[[ INPUT FOR THIS TASK, beginning ]]

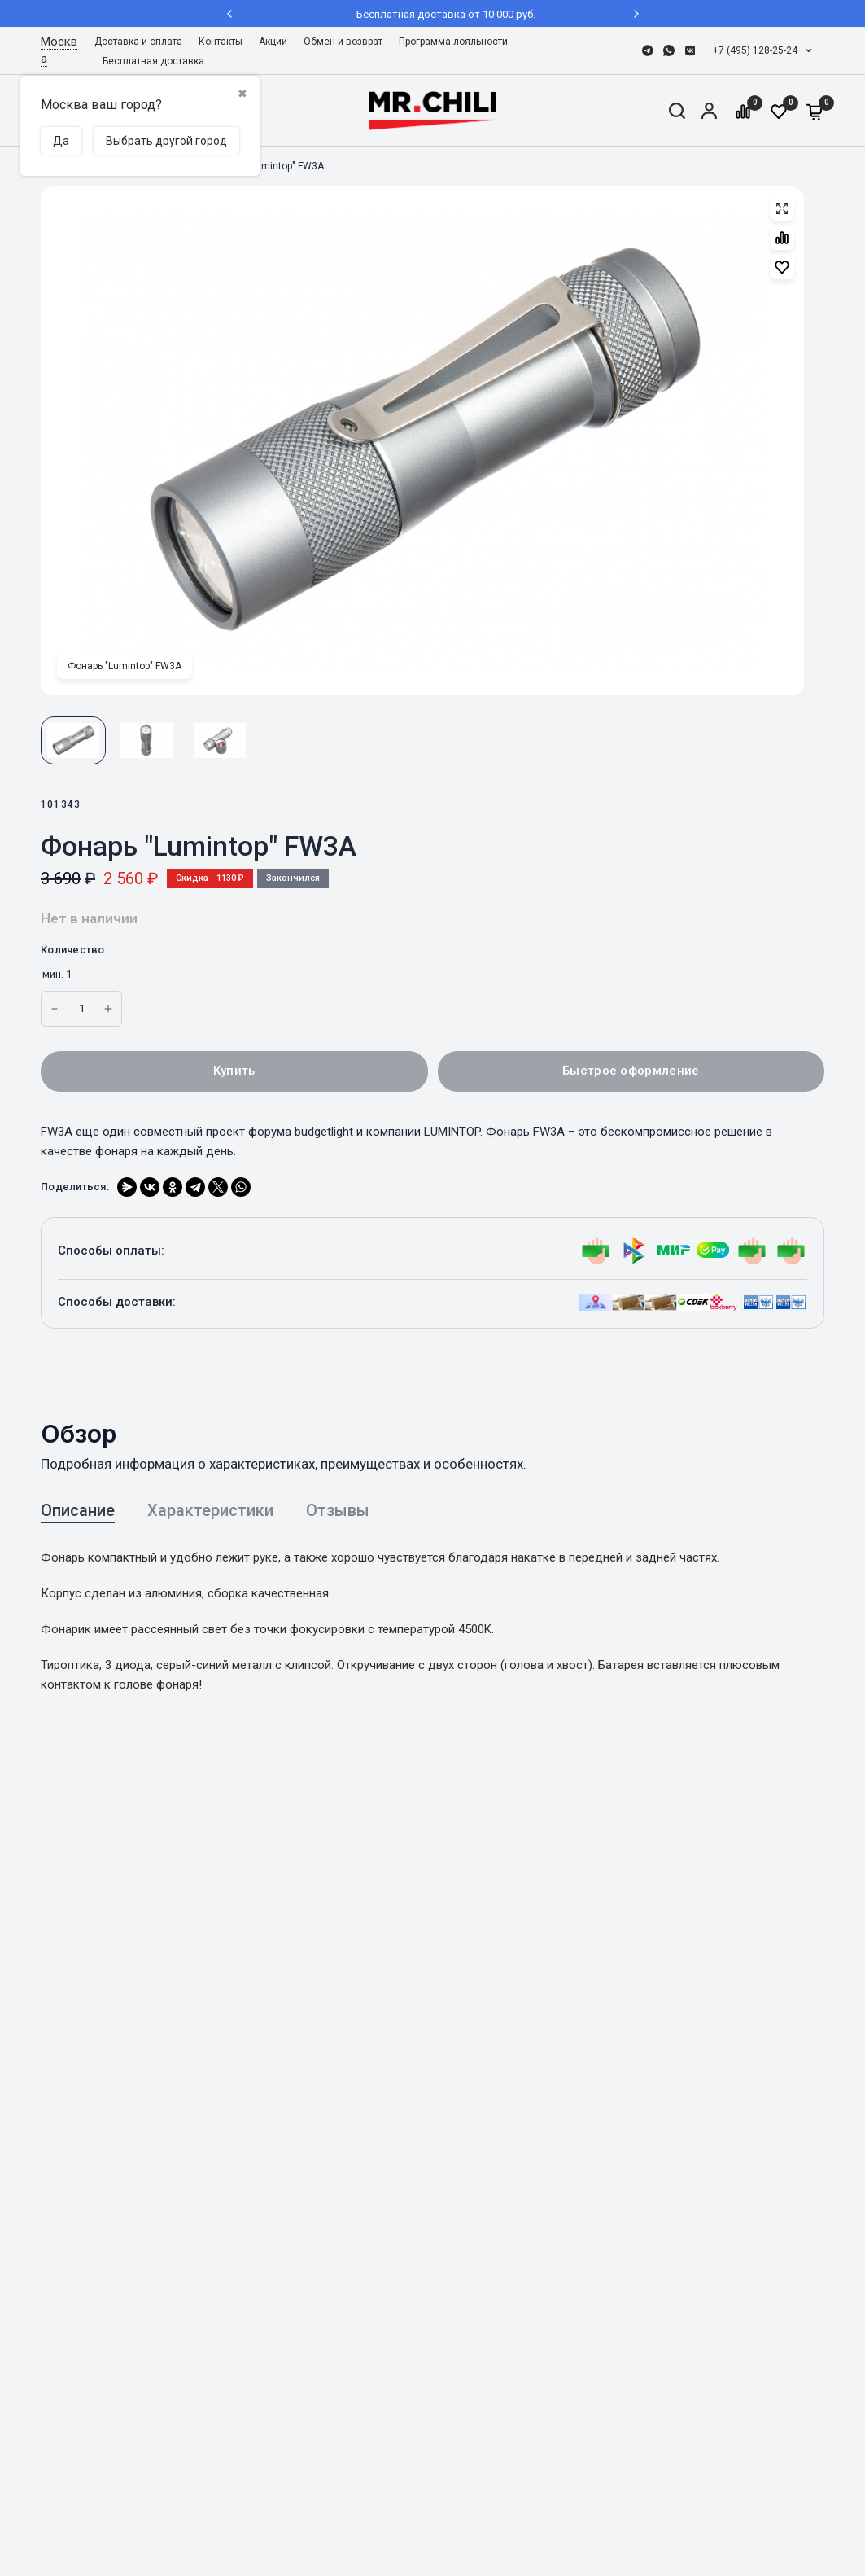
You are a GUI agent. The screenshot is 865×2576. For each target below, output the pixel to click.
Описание (78, 1510)
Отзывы (337, 1510)
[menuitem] (142, 42)
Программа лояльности (453, 41)
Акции (273, 41)
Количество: (74, 950)
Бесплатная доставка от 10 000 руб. (432, 14)
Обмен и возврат (343, 41)
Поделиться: (75, 1186)
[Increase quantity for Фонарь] (55, 1009)
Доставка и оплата (138, 41)
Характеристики (210, 1510)
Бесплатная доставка (153, 61)
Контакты (220, 41)
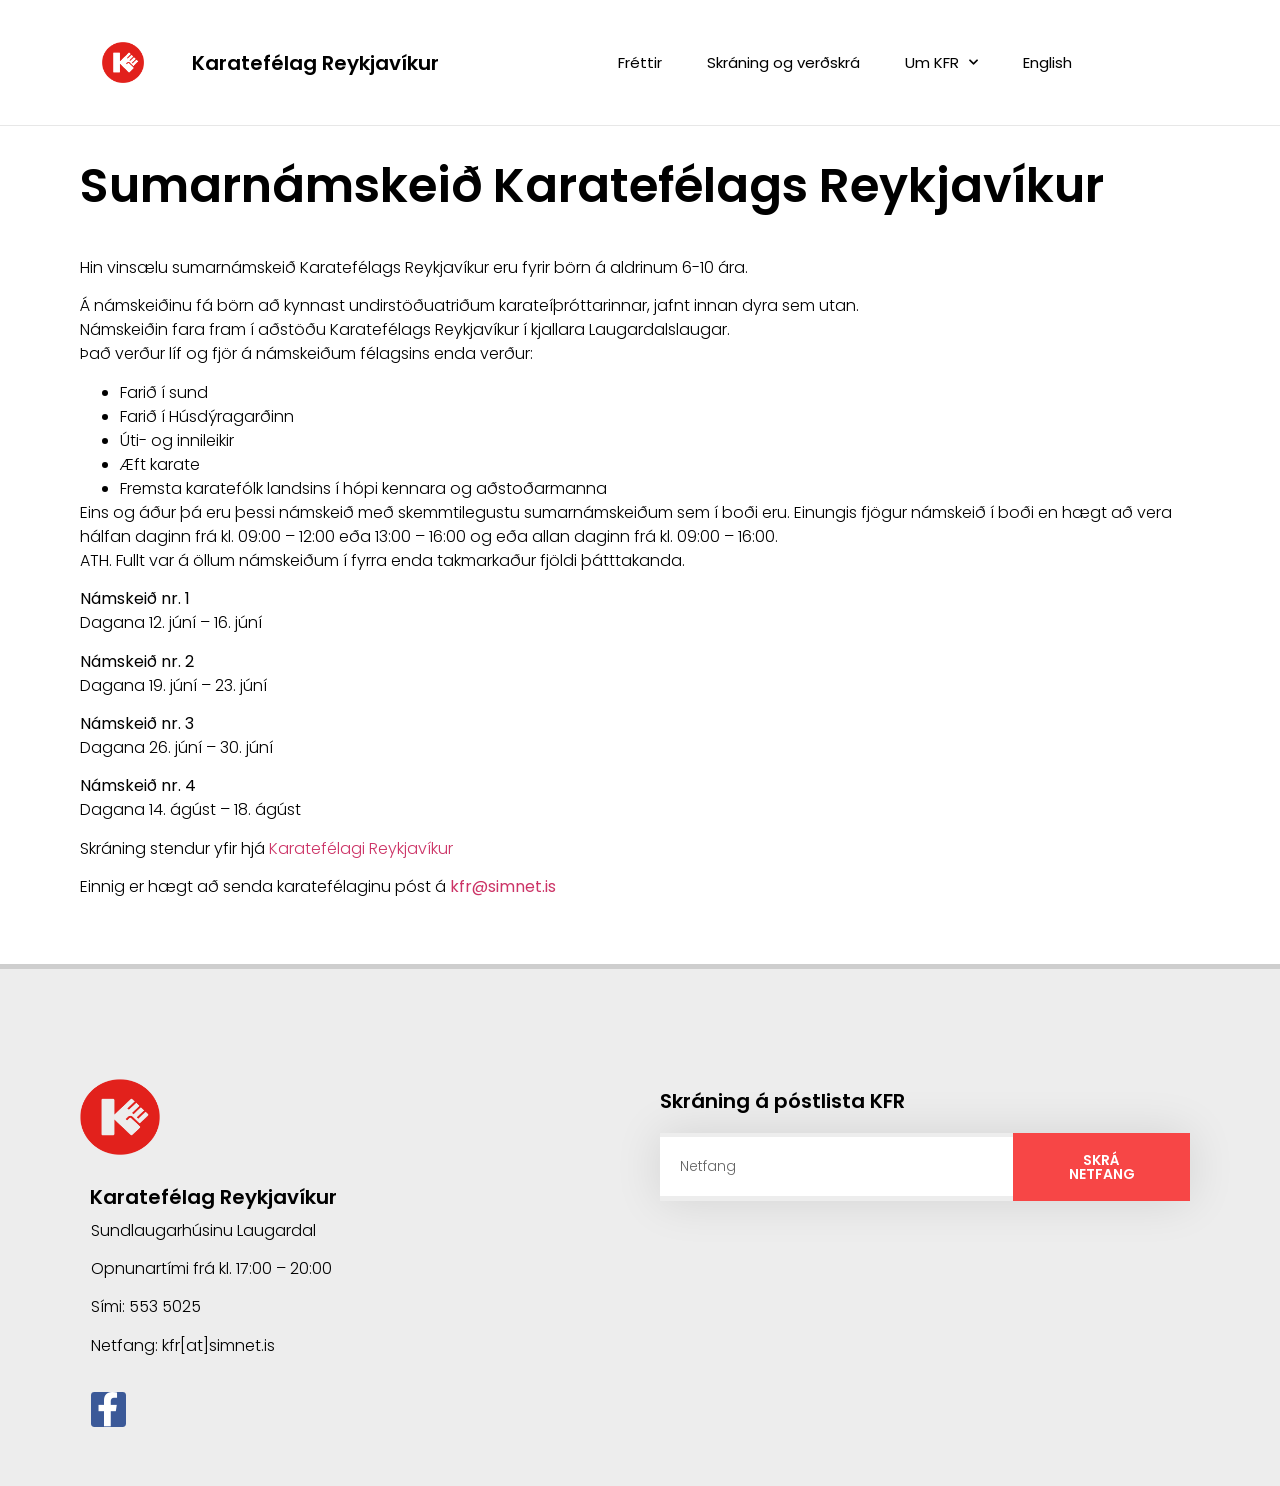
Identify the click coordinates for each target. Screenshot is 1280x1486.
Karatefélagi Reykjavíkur (361, 847)
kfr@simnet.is (503, 885)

[[ INPUT FOR THIS TASK, end ]]

ACTION ITEM – What is needed is the data above, retyped exactly, with every picture left out.

SOLUTION –
You are a GUI agent. The screenshot is 865×2576. For each target below, output the pixel to click.
Описание (78, 1510)
Отзывы (337, 1510)
[menuitem] (142, 42)
Программа лояльности (453, 41)
Акции (273, 41)
Количество: (74, 950)
Бесплатная доставка от 10 000 руб. (432, 14)
Обмен и возврат (343, 41)
Поделиться: (75, 1186)
[Increase quantity for Фонарь] (55, 1009)
Доставка и оплата (138, 41)
Характеристики (210, 1510)
Бесплатная доставка (153, 61)
Контакты (220, 41)
Identify the click coordinates for each target. Screenshot is 1280x1486.
Karatefélagi Reykjavíkur (361, 847)
kfr@simnet.is (503, 885)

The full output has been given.